The fact that your dye was purchased in Syria gives you no information as to what kind of dye it is. There are dye manufacturing plants in Damascus that synthesize many different types of dye. It's the same as dye sold anywhere in the world; often people expect dyes found in a more out-of-the-way place to be natural dyes, but in fact synthetic dyes have been popular items of trade throughout the world since the beginning of the industry.

Synthetic dyes have a bad reputation in the middle east, or at any rate among western connoisseurs of middle eastern textiles, because in many cases they have been applied improperly and will lose their color quickly. Natural dyes have a better reputation, though in most cases they are distinctly inferior to a good synthetic dye that is used properly. This is because the people who dye fibers for carpets use the wrong synthetic dyes, or apply them incorrectly. You will never get a good result if you apply a vat dye using the correct recipe for an acid dye, or vice versa, or if you use a cotton dye for wool, or a wool dye for cotton. It is far better to use natural dyes, and apply them with the correct recipe, than to use synthetic dyes and apply them incorrectly.

You can run a series of tests in order to try to identify the class of each of the different dye colors that you have, if it's worth it to you to spend a lot of time and effort, and invest some possibly wasted money in the cost of additional materials.

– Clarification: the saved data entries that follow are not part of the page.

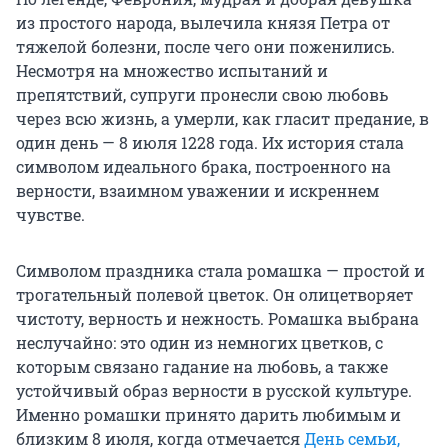
из простого народа, вылечила князя Петра от
тяжелой болезни, после чего они поженились.
Несмотря на множество испытаний и
препятствий, супруги пронесли свою любовь
через всю жизнь, а умерли, как гласит предание, в
один день — 8 июля 1228 года. Их история стала
символом идеального брака, построенного на
верности, взаимном уважении и искреннем
чувстве.
Символом праздника стала ромашка — простой и
трогательный полевой цветок. Он олицетворяет
чистоту, верность и нежность. Ромашка выбрана
неслучайно: это один из немногих цветков, с
которым связано гадание на любовь, а также
устойчивый образ верности в русской культуре.
Именно ромашки принято дарить любимым и
близким 8 июля, когда отмечается
День семьи,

First, test to see if the dye is readily soluble in water. If it is very difficult to dissolve, it is probably either vat dye or disperse dye. Vat dye is used for dyeing natural fibers, but it must be dissolved in a reducing solution, usually a mixture of sodium hydroxide (caustic lye) and sodium dithionite (found in Rit Color Remover and similar products).  Although vat dyes are excellent when used correctly, they are very unsuitable for novice dyers, and, if you want to use vat dyes, you certainly should begin with known materials and a trustworthy recipe. In contrast, disperse dye is used only for dyeing synthetic fibers, such as nylon, polyester, acetate, and acrylic. It requires high heat to transfer into the fiber. If you use disperse dye on a natural fiber, it might leave a stain at first, but it will not dye satisfactorily.

If the dye is soluble in water, then it might be fiber reactive dye, but that is probably the least likely alternative. It is more likely that an unidentified water-soluble dye is either basic dye (cationic dye), acid dye, or direct dye. Basic dyes will work on many different fibers, though they will wash out quickly and fade very quickly in sunlight, but they are the only dyes that work very easily to dye acrylic yarn to a bright shade in very hot water.

Acid dyes are used only for protein fibers, such as wool and silk, and also, oddly, for the synthetic fiber nylon, but not for any other synthetic fiber. To use acid dyes, you will need to mix a suitable quantity of vinegar or another acid with water, dissolve the dye and add it, then heat this dyebath with your fabric to the highest temperature suitable for the fabric, just under a boil for wool, or 85°C (185°F) for silk or nylon, and hold it at that temperature for half an hour or longer, while stirring, before letting the fabric cool in the dyebath. Direct dyes are used only for cellulose fibers such as cotton and linen, but they will also add some color to protein fibers; instead of acid, you use salt to help in the dyeing process, though the amount of salt needed varies dramatically according to exactly which type of direct dye you are using, which you cannot know without some very complex experimentation. To complicate matters, some but not all acid dyes can function as direct dyes, or vice versa, though neither will be as satisfactory as a very good type of acid dye on wool, nor as good as any fiber reactive dye on cotton.

There are still more possibilities. The colored powder might be pigments, rather than dyes, which will not stick to any fiber without a binder; see "Fabric Paints: a different way to color fibers". Or, they might even be naphthol dyes, which I don't recommend using in the home or art studio.

All in all, I think that the best procedure would be to discard the unlabeled dyes, since you do not know what type they are, and look for a better source of known dyes. Fiber reactive dyes are by far the most satisfactory type of dye, if you are dyeing cotton or other plant fibers, and they also work very well on silk. If you are looking for a cheaper source of dye, it is possible to find one without compromising on dye quality. Fiber reactive dyes tend to be very expensive when purchased in small craft stores in Europe. Some European dye artists prefer to order dyes from one of the less expensive dye suppliers in the US; of course, the standard shipping listed on the web sites is expensive enough to wipe out any savings, but if you call on the telephone to order, you can request the slowest and cheapest form of shipping. While many suppliers of Procion MX dyes in Europe charge about $1.50 or even $3 for enough Procion MX dye to color one pound of fiber, several excellent suppliers in the US sell the same quantity of dye for only about 50¢, if you buy your dye in jars of at least two ounces (57 grams). See "comparison of dye costs", as well as my page listing Sources for Dyeing Supplies Around the World.

Instead of discarding the dye, you could dissolve some in water and see how well it works for painting on paper. In this case, it will not matter how washfast the dyes are. Before using them for painting anything big, test the colors for lightfastness by placing the paper you've colored with them in a bright sunny window, saving half of each sample in a dark place. If the colors do not fade much after a month or two, they are probably safe enough to use as paints. However, please keep in mind that you do not know whether these are safe dyes or highly toxic dyes, and take appropriate safety precautions.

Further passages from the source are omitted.